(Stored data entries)

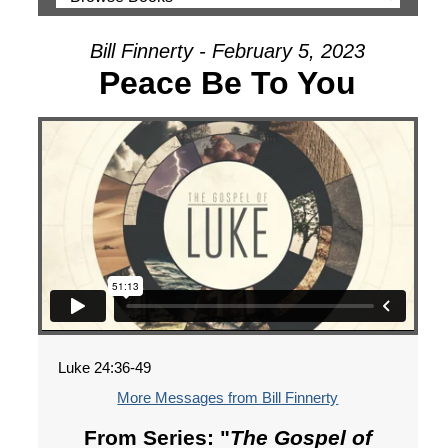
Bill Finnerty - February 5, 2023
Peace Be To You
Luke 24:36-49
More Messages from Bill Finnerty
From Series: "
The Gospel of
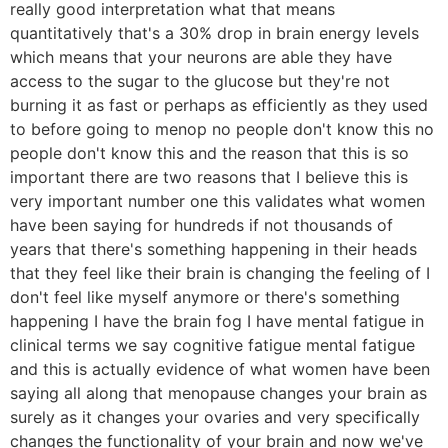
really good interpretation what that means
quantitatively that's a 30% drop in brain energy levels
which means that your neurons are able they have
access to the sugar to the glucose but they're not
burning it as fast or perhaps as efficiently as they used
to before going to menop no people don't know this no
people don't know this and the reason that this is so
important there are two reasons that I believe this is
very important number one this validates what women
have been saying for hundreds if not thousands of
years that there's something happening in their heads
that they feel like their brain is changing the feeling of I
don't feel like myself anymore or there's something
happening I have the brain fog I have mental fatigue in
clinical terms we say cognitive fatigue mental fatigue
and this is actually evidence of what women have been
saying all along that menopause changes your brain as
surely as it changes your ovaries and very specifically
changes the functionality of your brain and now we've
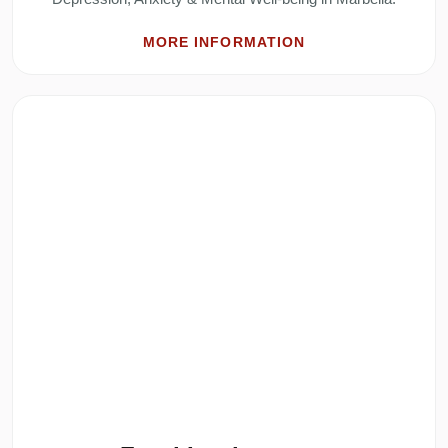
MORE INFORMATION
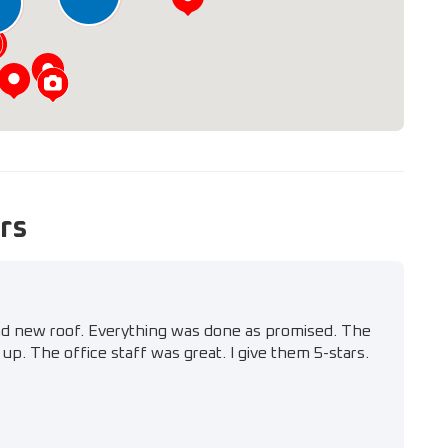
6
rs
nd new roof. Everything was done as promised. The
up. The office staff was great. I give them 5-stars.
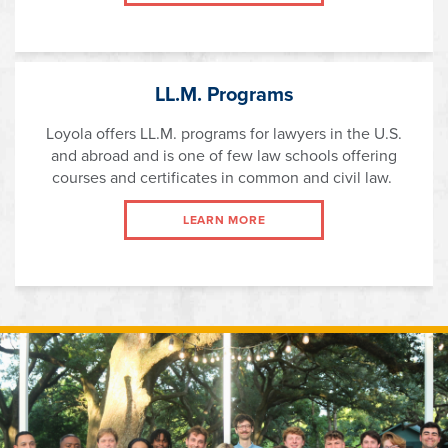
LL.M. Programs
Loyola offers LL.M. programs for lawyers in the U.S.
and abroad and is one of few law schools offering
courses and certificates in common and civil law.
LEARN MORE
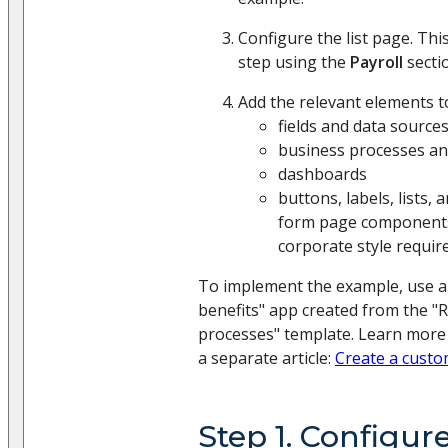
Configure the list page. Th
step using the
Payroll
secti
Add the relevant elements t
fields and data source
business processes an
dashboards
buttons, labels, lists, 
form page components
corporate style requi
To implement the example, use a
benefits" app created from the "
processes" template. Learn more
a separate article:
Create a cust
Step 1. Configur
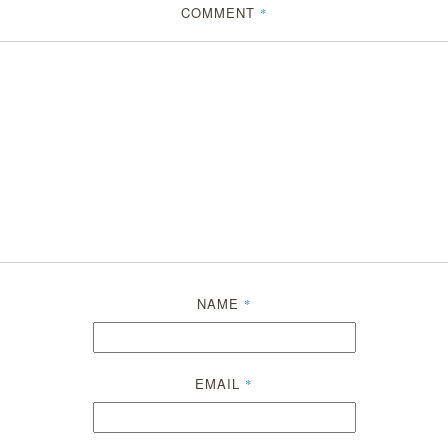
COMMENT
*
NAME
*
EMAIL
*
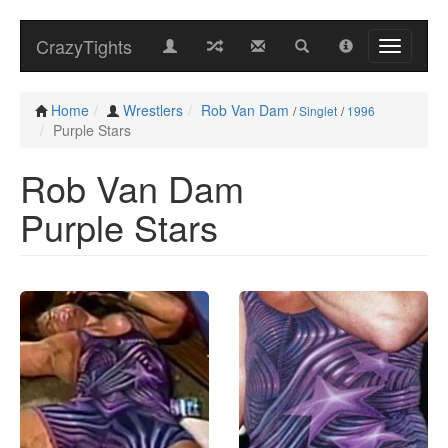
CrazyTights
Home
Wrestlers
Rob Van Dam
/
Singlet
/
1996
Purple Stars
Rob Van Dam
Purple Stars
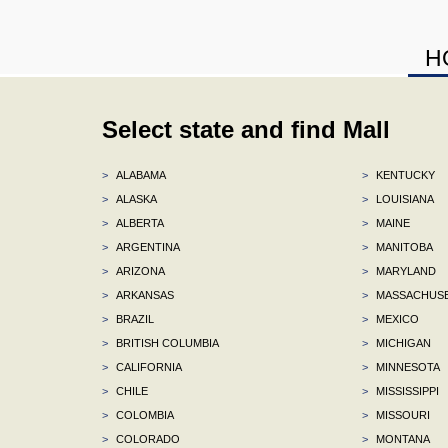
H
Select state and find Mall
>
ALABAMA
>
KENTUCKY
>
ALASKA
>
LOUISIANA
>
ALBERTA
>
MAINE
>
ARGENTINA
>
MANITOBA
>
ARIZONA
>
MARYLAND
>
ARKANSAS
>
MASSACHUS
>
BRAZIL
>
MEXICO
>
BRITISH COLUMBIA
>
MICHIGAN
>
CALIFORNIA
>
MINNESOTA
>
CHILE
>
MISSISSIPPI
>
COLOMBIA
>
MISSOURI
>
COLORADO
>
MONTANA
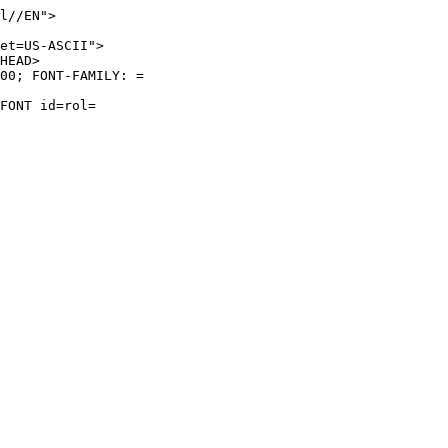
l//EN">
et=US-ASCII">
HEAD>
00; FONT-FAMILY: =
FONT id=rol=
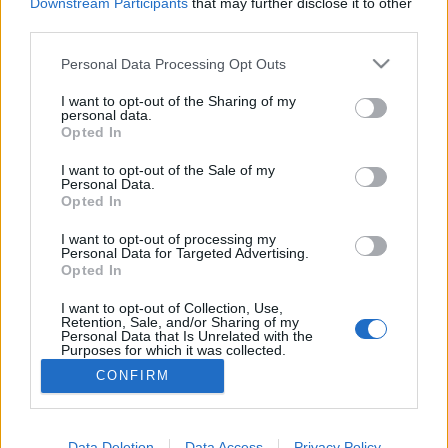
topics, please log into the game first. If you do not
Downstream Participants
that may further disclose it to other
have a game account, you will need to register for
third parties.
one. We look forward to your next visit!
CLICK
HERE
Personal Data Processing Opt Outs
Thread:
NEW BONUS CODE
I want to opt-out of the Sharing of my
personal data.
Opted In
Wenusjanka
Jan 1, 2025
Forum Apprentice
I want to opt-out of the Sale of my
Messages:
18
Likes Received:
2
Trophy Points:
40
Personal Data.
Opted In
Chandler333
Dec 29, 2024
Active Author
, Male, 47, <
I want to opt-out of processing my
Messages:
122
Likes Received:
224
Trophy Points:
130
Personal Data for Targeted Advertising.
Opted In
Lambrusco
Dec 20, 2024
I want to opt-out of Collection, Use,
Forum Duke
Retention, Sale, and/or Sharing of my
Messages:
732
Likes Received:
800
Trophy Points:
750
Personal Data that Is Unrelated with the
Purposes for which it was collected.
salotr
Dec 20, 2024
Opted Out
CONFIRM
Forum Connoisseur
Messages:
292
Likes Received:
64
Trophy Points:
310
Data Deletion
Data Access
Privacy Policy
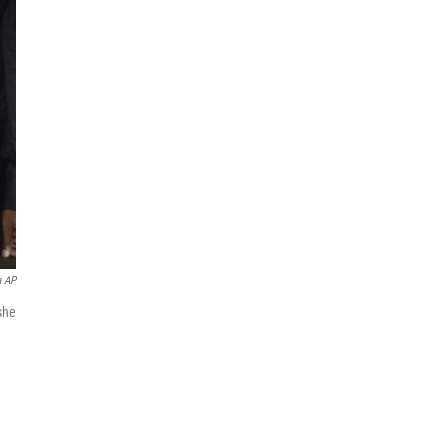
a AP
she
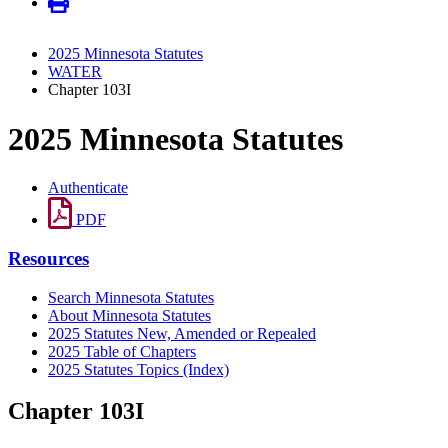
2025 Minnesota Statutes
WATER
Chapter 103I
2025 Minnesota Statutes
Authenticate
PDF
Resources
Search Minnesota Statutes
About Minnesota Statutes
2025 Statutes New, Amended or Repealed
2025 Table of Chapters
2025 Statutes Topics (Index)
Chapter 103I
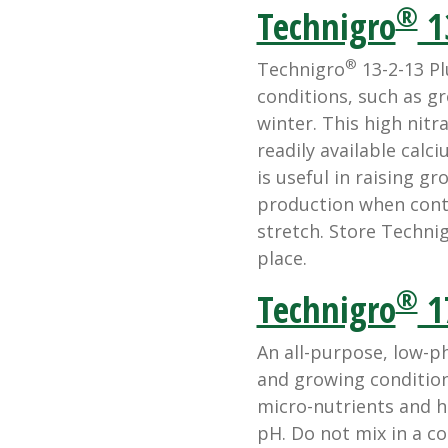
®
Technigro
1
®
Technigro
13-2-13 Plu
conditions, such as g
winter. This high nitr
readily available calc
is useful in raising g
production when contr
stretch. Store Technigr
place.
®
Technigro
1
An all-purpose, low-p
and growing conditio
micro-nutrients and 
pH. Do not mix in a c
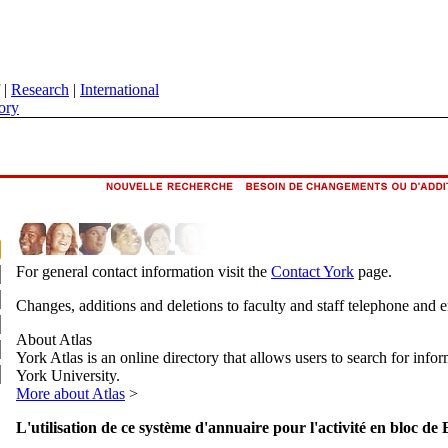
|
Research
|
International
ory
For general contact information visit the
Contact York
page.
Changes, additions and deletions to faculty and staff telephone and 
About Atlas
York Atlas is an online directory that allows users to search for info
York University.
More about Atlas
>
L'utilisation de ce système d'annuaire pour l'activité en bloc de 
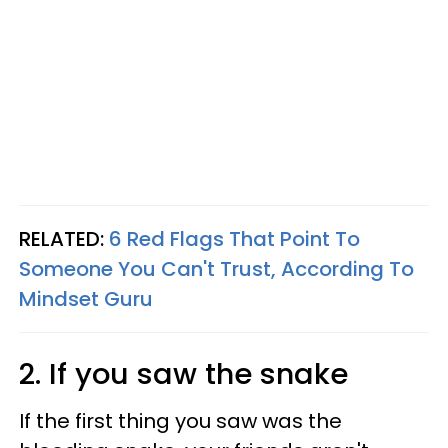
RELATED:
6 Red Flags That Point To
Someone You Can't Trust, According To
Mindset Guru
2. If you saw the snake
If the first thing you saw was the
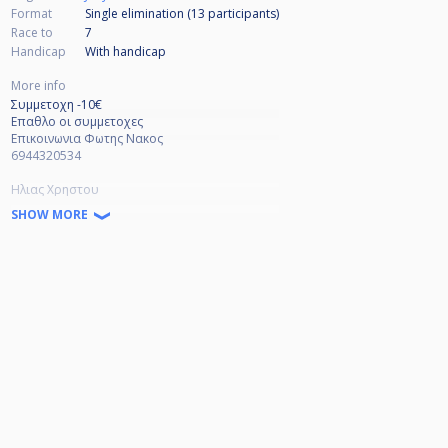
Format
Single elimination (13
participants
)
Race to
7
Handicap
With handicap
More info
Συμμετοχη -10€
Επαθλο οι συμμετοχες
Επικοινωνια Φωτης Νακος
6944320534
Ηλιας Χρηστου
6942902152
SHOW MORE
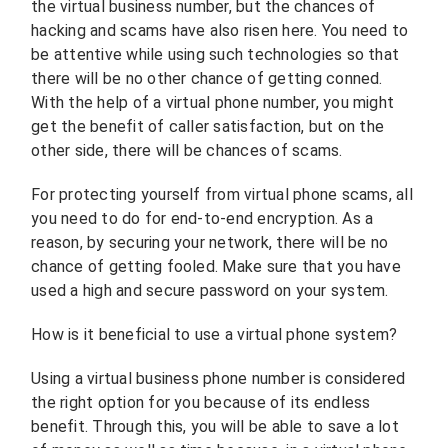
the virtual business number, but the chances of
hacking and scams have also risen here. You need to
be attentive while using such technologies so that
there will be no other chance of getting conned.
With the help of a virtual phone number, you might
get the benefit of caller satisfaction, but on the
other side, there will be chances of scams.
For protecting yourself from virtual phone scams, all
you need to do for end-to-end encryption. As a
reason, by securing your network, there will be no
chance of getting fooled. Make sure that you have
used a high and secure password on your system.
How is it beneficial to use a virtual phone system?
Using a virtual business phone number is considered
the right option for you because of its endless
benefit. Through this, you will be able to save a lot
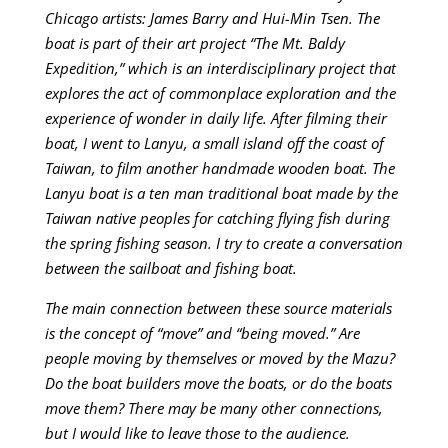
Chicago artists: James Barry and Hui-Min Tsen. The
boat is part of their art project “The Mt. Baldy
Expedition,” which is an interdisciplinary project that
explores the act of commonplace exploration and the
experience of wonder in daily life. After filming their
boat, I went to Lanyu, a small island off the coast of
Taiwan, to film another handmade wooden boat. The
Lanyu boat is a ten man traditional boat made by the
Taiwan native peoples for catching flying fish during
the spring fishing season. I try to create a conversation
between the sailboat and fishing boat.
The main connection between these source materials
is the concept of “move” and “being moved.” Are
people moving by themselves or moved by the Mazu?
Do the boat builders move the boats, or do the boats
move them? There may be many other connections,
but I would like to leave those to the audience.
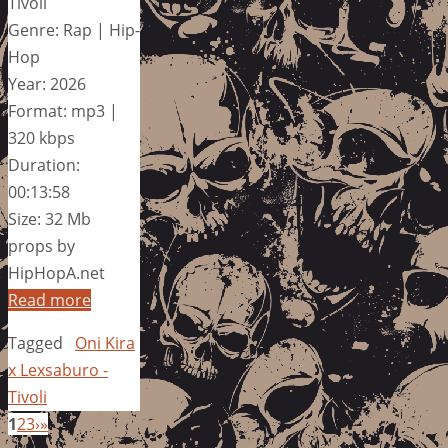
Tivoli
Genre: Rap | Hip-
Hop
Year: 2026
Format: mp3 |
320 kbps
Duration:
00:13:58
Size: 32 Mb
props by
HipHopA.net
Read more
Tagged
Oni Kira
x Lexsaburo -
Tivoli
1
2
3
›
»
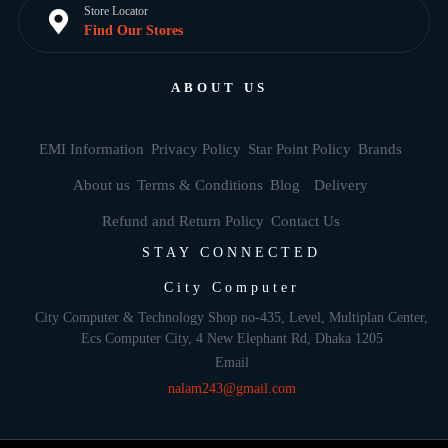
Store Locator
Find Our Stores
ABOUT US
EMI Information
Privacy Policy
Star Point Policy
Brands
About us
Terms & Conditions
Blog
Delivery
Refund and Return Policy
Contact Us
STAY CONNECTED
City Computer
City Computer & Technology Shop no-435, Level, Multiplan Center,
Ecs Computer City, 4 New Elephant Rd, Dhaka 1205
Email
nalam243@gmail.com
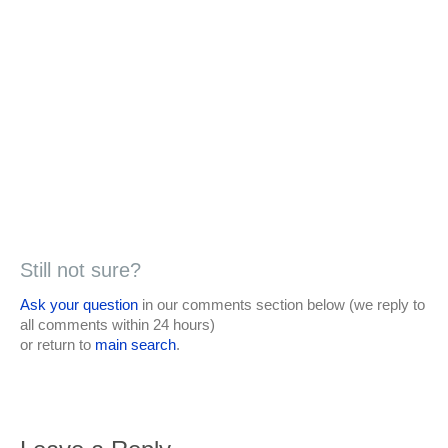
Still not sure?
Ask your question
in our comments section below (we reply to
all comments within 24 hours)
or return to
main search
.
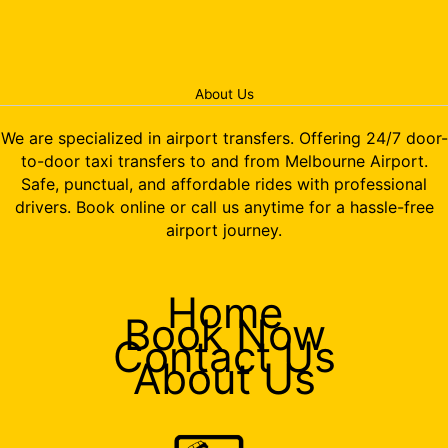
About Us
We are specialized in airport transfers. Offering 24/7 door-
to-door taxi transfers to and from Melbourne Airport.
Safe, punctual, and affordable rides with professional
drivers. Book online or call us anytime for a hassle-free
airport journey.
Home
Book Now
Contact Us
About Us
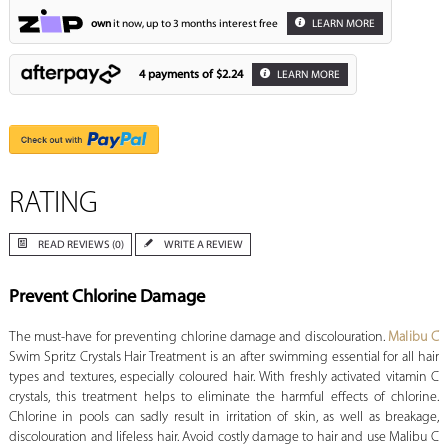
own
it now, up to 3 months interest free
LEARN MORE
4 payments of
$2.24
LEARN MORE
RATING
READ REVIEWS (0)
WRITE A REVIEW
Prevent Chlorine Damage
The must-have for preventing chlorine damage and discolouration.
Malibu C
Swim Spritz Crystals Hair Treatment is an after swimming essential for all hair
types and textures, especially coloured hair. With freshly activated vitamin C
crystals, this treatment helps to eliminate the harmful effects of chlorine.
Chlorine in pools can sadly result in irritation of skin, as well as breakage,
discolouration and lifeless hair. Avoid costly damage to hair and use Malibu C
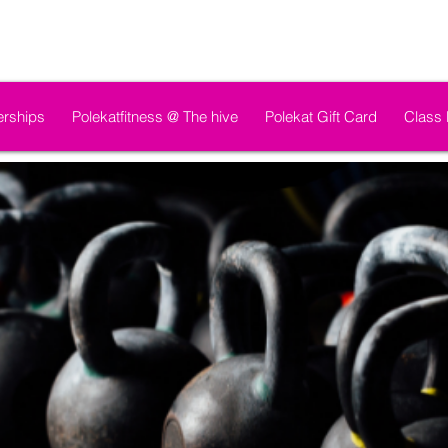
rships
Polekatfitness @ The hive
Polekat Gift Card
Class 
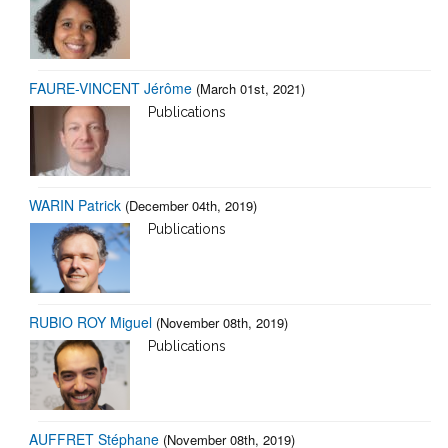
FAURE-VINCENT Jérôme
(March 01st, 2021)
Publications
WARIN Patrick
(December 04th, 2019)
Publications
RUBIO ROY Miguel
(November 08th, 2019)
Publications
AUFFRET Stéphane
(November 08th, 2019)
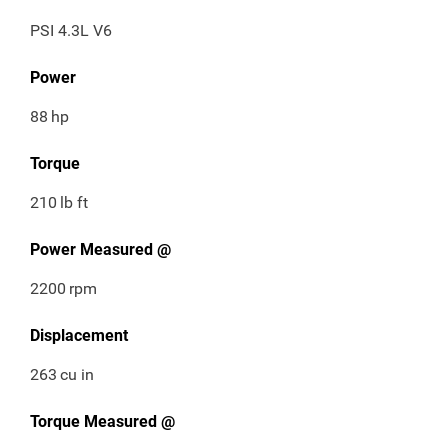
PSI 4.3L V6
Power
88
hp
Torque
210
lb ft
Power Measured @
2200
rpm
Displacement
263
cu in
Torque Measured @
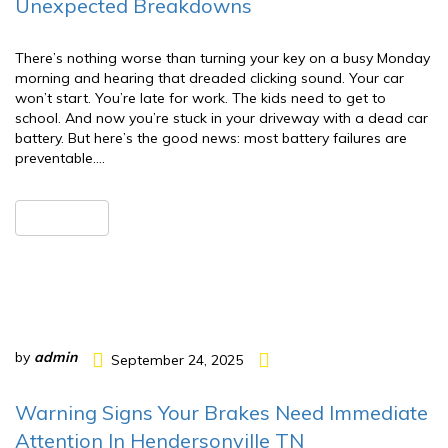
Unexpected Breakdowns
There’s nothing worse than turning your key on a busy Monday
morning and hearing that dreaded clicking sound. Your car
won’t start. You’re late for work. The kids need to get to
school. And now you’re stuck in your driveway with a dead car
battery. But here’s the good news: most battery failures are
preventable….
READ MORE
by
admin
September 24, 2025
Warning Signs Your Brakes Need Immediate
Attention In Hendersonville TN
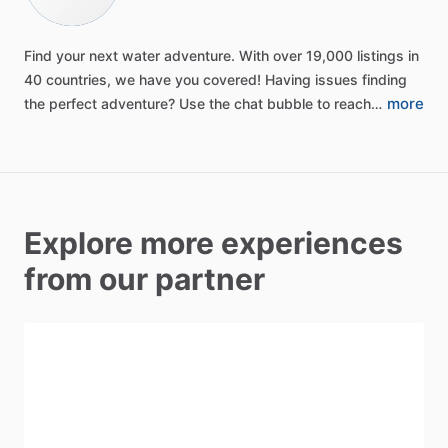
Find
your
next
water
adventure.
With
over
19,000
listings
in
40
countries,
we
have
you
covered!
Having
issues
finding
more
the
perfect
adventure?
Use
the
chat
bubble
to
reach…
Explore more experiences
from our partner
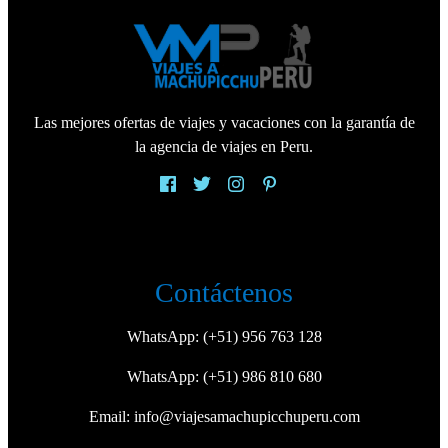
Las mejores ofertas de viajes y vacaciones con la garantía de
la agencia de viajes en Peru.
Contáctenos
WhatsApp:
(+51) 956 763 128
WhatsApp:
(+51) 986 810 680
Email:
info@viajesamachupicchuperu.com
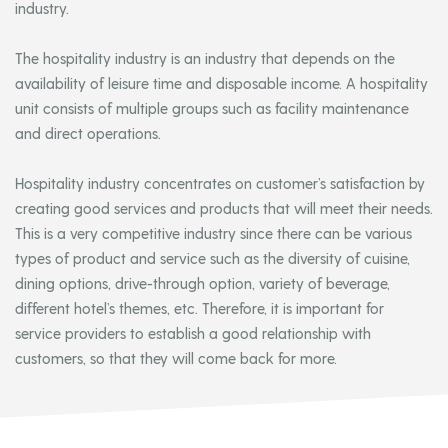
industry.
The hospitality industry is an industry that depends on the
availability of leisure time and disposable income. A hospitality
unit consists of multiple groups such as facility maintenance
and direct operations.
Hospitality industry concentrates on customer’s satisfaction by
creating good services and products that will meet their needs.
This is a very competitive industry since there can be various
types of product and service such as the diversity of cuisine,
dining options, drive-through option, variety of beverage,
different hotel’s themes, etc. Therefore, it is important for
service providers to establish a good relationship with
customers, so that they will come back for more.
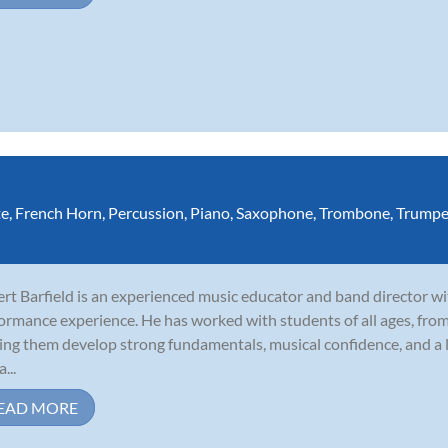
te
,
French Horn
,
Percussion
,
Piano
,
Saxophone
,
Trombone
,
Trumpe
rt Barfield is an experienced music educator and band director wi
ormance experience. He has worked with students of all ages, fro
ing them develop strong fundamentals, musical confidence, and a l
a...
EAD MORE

WHAT IS REQUIRED >> Reproduce the entries exactly, from the line with "Create a cust" to the line with "Downstream Participants", both lines included, keeping no pictures.

WRITTEN ANSWER >>
Create a cust
Step 1. Configur
COMMENT
*
NAME
*
EMAIL
*
CrazyTights
Home
Wrestlers
Rob Van Dam
/
Singlet
/
1996
Purple Stars
Rob Van Dam
Purple Stars
H
Select state and find Mall
>
ALABAMA
>
KENTUCKY
>
ALASKA
>
LOUISIANA
>
ALBERTA
>
MAINE
>
ARGENTINA
>
MANITOBA
>
ARIZONA
>
MARYLAND
>
ARKANSAS
>
MASSACHUS
>
BRAZIL
>
MEXICO
>
BRITISH COLUMBIA
>
MICHIGAN
>
CALIFORNIA
>
MINNESOTA
>
CHILE
>
MISSISSIPPI
>
COLOMBIA
>
MISSOURI
>
COLORADO
>
MONTANA
l//EN">
et=US-ASCII">
HEAD>
00; FONT-FAMILY: =
FONT id=rol=
topics, please log into the game first. If you do not
Downstream Participants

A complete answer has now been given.